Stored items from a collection
......
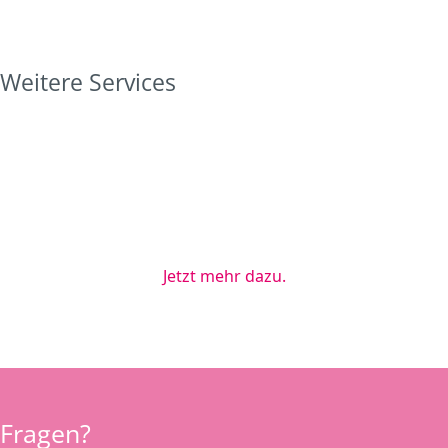
Weitere Services
Unser Schwesterunternehmen GVG Diagnostics bietet die
Charakterisierung des Mikrobioms an - und zwar für alle
Spezies! Wir nutzen modernste Next Generation
Sequencing Technologien, um per Shotgun-Sequenzierung
alle Bakterien, Viren und Pilze hochlösend zu identifizieren
- bis hin zur Sub-Spezies.
Jetzt mehr dazu.
Fragen?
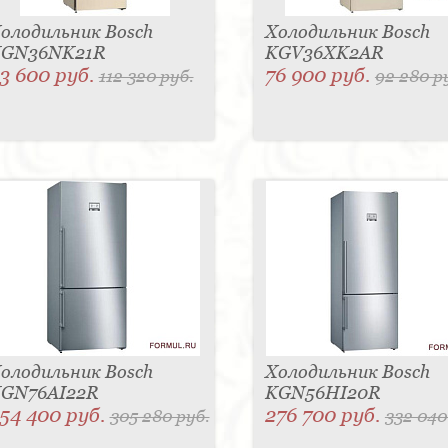
олодильник Bosch
Холодильник Bosch
GN36NK21R
KGV36XK2AR
3 600 руб.
76 900 руб.
112 320 руб.
92 280 р
олодильник Bosch
Холодильник Bosch
GN76AI22R
KGN56HI20R
54 400 руб.
276 700 руб.
305 280 руб.
332 040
......
What you need to do
Take the line with "alle Bakterien, Viren" and every line after it through the end of the data, and write only them out exactly, leaving out the pictures.

Result
alle Bakterien, Viren und Pilze hochlösend zu identifizieren
- bis hin zur Sub-Spezies.
Jetzt mehr dazu.
Fragen?
олодильник Bosch
Холодильник Bosch
GN36NK21R
KGV36XK2AR
3 600 руб.
76 900 руб.
112 320 руб.
92 280 р
олодильник Bosch
Холодильник Bosch
GN76AI22R
KGN56HI20R
54 400 руб.
276 700 руб.
305 280 руб.
332 040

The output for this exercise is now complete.